Auch behinderte Menschen haben ein Recht auf Teilhabe am städtischen Leben – das verdeutlichte am Freitagabend eine Gruppe des Kunst-Ateliers Kulturpark, Habila Rappertshofen: Ihre Forderungen, die sie auf Schildern an ihren Rollstühlen befestigt hatten: „Bordsteine plattmachen. Barrierefreie Mobilität.“ Aber auch ganz einfache Dinge, die dafür standen, dass sie als gehandicapte Personen auch ganz normale Teilhabe wollen. Deshalb die Forderung eines Jugendlichen: „McDonalds.“ Oder auch: „Fröhliche Menschen.“ Dazu führte die Gruppe noch einen Rap auf, in dem es hieß: „Das ist die neue Stadt, wir schaffen einen Schatz.“
Genauso wie am ersten Festival-Abend vergangenen Donnerstag, war auch am Freitagabend der Garten im Heimatmuseum mit seiner ganz besonders ansprechenden Atmosphäre, sehr gut besucht. „Es ist voll, so wie auch am Vortag“, sagte Monika Kunze vom Theaterpädagogischen Zentrum (TPZ). „Viele Menschen auf einem Haufen wie im vergangenen Jahr bei dem Echt-Jetzt-Festival, das geht dieses Jahr nicht“, sagte Andreas Hoffmann. „Aber wir machen endlich wieder Kultur, wir sind richtig glücklich.“ Wenn auch mit sehr vielen Einschränkungen, wie etwa Abstandsregeln, Masken und deutlich weniger zugelassene Zuschauer. „Die Gruppen, die an allen drei Tagen auftreten, haben sich voll ins Zeug gelegt“, betonte Hoffmann aus dem Vorstand des TPZ. „Man hat zwar am ersten Abend gemerkt, dass es aufgrund von Corona keine durchgeprobten Aufführungen waren – aber das war in der Kürze der Vorbereitungszeit auch gar nicht möglich.“
Eine Botschaft, die Schüler des Tübinger Wildermuth-Gymnasiums mit ihren Videobotschaften in den Heimatmuseumsgarten brachten: „Wir dürfen unseren Humor nicht verlieren, trotz der nervenden Masken – lacht aus vollem Herzen, weil man euer Lächeln hinter den Masken ja nicht sieht.“ Tablets waren auf Tischen entlang einer Mauer des Gartens aufgestellt worden, die Besucher konnten sich die Videos vor, während und nach den anderen Aufführungen der Künstler ansehen. Kurze Geschichten hatten die Schüler eindrucksvoll per Videos inszeniert und sich selbst dabei mit ihrer Situation während Corona auseinandergesetzt. „Sehr, sehr sehenswert“, so Hoffmann.

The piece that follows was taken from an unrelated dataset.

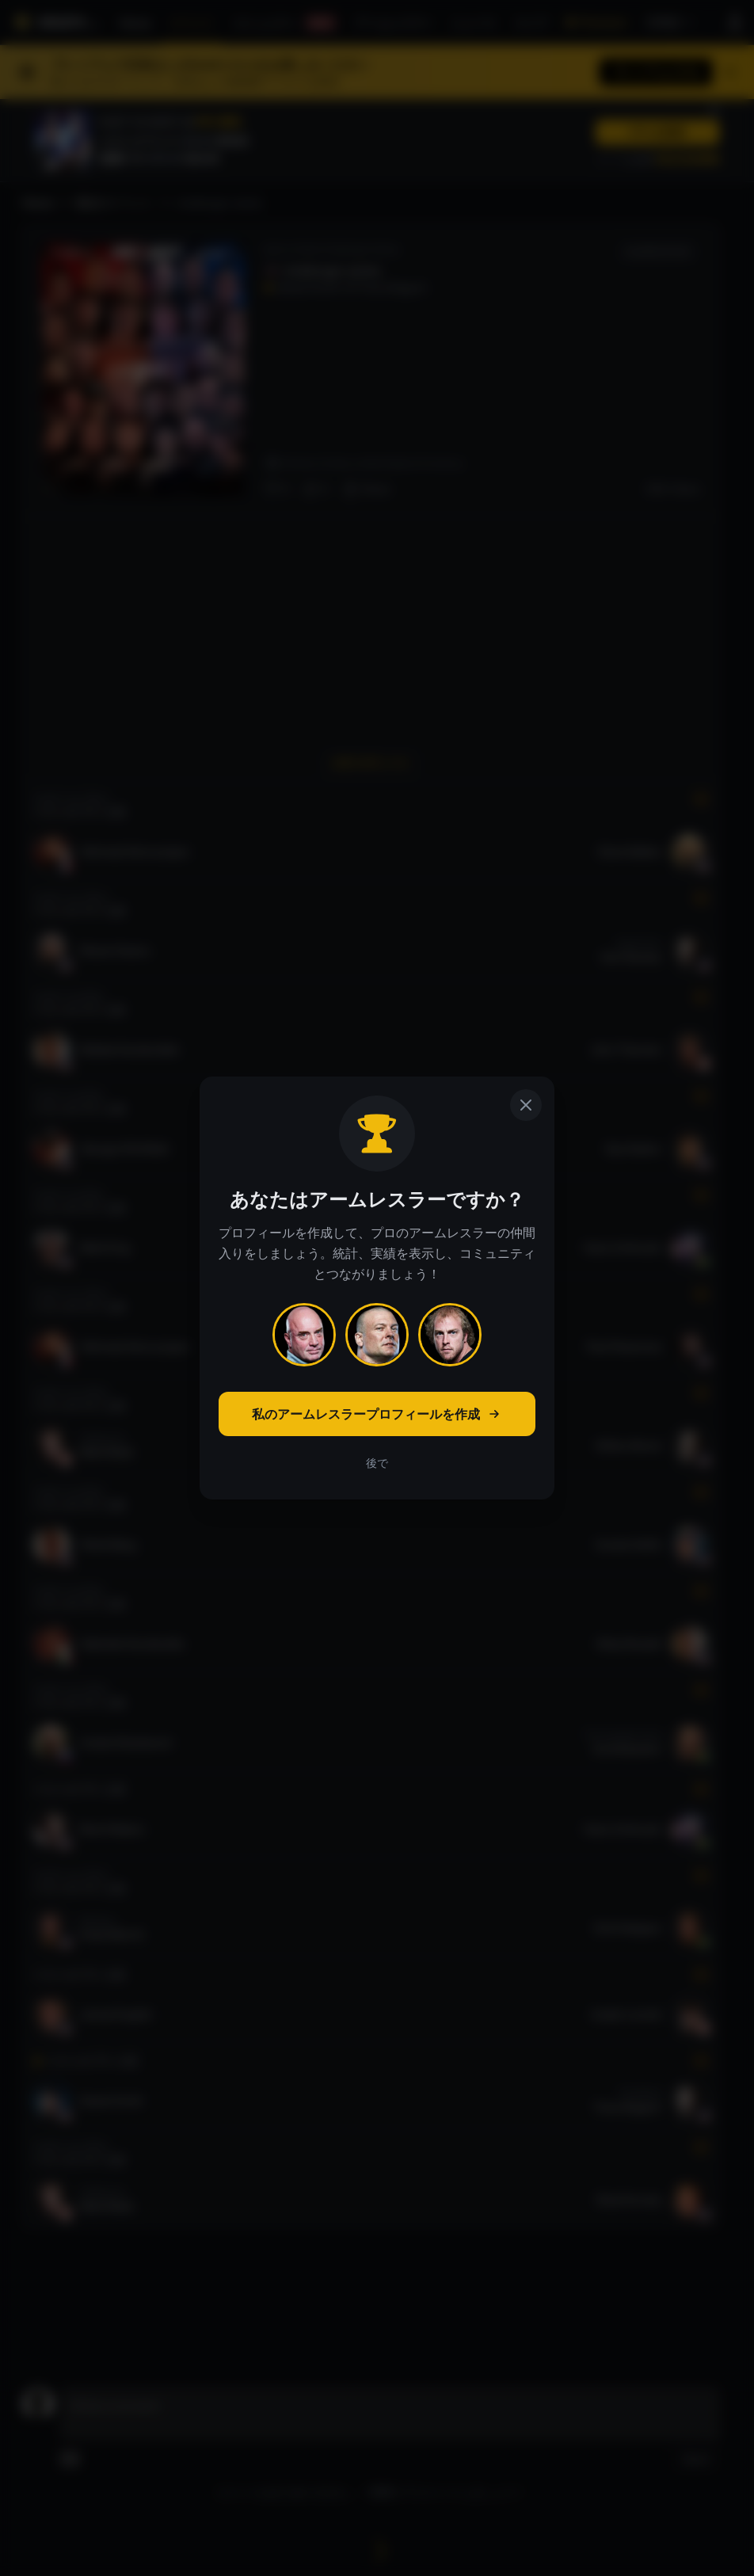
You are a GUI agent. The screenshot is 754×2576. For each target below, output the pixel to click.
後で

Begrüßt wurden die Besucher von den Clowns Bubu und Putt, die sich auf ihre Art sehr amüsant mit den Abstands- und Hygieneregeln auseinandersetzten. Das Frauentheater des LTT hatte – ebenso wie die Wildermuth-Schüler – eine kleine Geschichten-Collage zusammengestellt, wie es ihnen mit Corona ergeht. Sie taten das allerdings ganz analog und bezogen auf die Parkbank, auf der sie mal hoffnungsvoll und bestens gelaunt, mal wartend, aber sich auch mal vergrämt und stinkesauer präsentierten. Und Fräulein Blume und Herr Unkraut? Die beiden erzählten die Geschichte von dem tapferen Schneiderlein. Nur ganz anders. Sehr eindrucksvoll, sehr lustig, mimisch extrem ausdrucksstark und zur großen Begeisterung des Publikums. Letzterem war während des Festivals genau das anzumerken, was Hoffmann bereits erwähnt hatte: Die Freude darüber, dass „endlich wieder Kultur“ genossen werden kann.